I’ve written a rebuttal in today’s Guardian to an article that appeared last week by Martin Rees, the President of the Royal Society. Martin argued that science should be subjected to more surveillance and control in case terrorists do bad things with it.
Those of us who work with cryptography and computer security have been subjected to a lot of attempts by governments to restrict what we do and publish. It’s a long-running debate: the first book written on cryptology in English, by Bishop John Wilkins in 1641, remarked that ‘If all those useful Inventions that are liable to abuse, should therefore be concealed, there is not any Art or Science which might be lawfully profest’. (John, like Martin, was Master of Trinity in his day.)

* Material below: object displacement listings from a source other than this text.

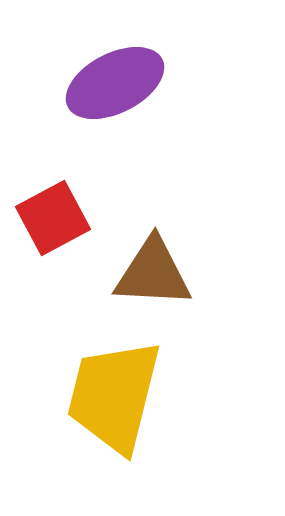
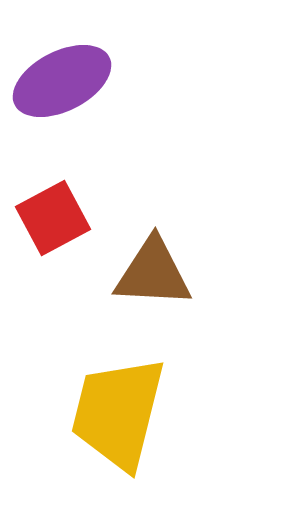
purple ellipse: moved 53 px left, 2 px up
yellow trapezoid: moved 4 px right, 17 px down
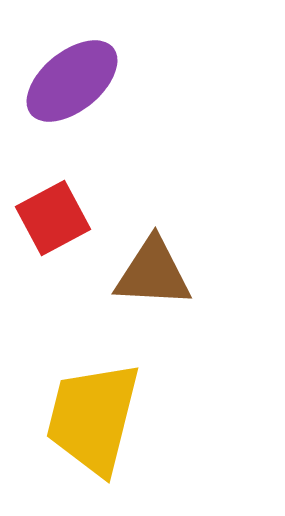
purple ellipse: moved 10 px right; rotated 12 degrees counterclockwise
yellow trapezoid: moved 25 px left, 5 px down
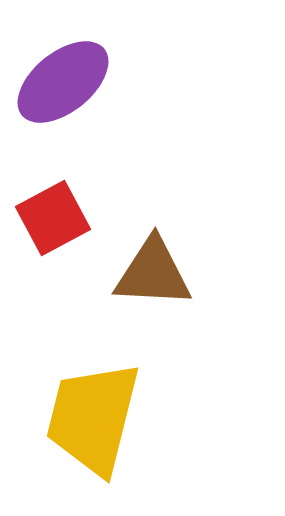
purple ellipse: moved 9 px left, 1 px down
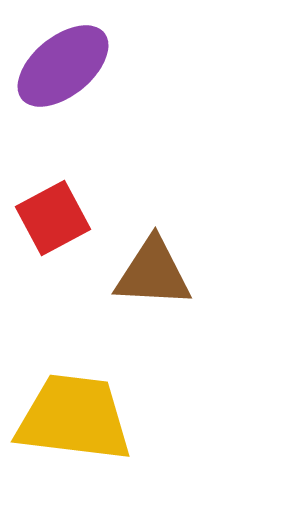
purple ellipse: moved 16 px up
yellow trapezoid: moved 19 px left; rotated 83 degrees clockwise
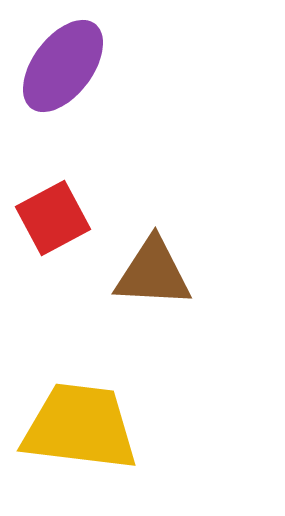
purple ellipse: rotated 14 degrees counterclockwise
yellow trapezoid: moved 6 px right, 9 px down
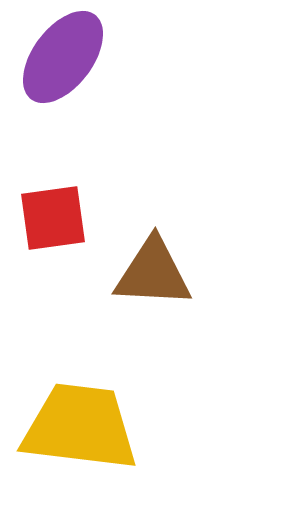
purple ellipse: moved 9 px up
red square: rotated 20 degrees clockwise
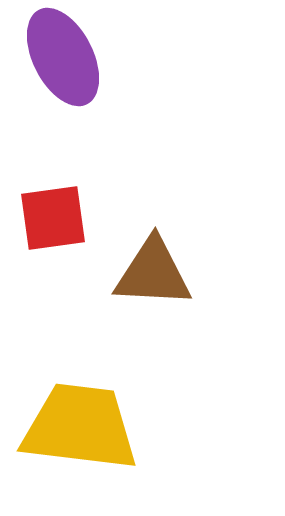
purple ellipse: rotated 64 degrees counterclockwise
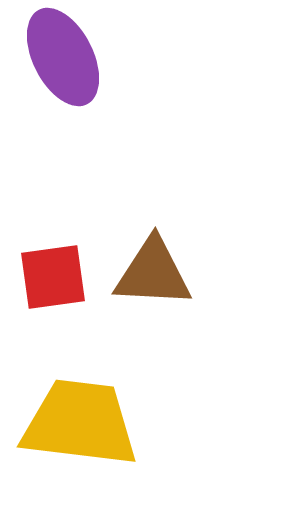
red square: moved 59 px down
yellow trapezoid: moved 4 px up
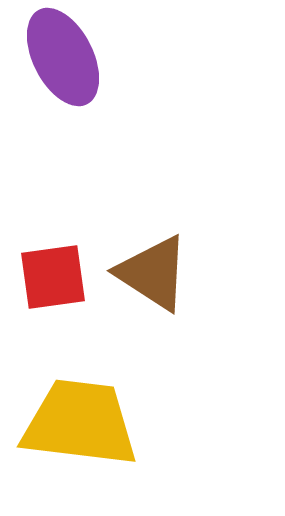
brown triangle: rotated 30 degrees clockwise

In 2001–2, the government put an export control act through Parliament which, in its original form, would have required scientists working on subjects with possible military applications (that is, most subjects) to get export licenses before talking to foreigners about our work. FIPR colleagues and I opposed this; we organised Universities UK, the AUT, the Royal Society, the Conservatives and the Liberals to bring in an amendment in the Lords creating a research exemption for scientists. We mustn’t lose that. If scientists end up labouring under the same bureaucratic controls as companies that sell guns, then both science and nonproliferation will be seriously weakened.
Some people love to worry: Martin wrote a whole book wondering about how the human race will end. But maybe we should rather worry about something a bit closer to hand — how our civilisation will end. If a society turns inwards and builds walls to keep the barbarians out, then competition abates, momentum gets lost, confidence seeps away, and eventually the barbarians win. Imperial Rome, Ming Dynasty China, … ?
The control of research can be counterproductive in other ways too. I remember how at the beginning of public-key encryption Europe (and the rest of the world) received a boost from the American policy of banning the export of “munitions” such as encryption hardware and software. We could happily develop cryptography among ourselves, secure in the knowledge that there would be no US competition.
In that case we had the added benefit that the key “RSA” patent was based on previously published research. It was therefore valid in the USA (constraining the activities of US companies) but invalid elsewhere.